Saved entries:
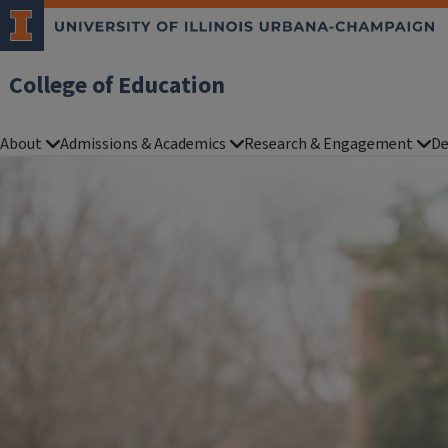
College of Education
About
Admissions & Academics
Research & Engagement
De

Task requirements
Repeat the data exactly. Pictures should not appear.

Finished exercise
College of Education
About
Admissions & Academics
Research & Engagement
De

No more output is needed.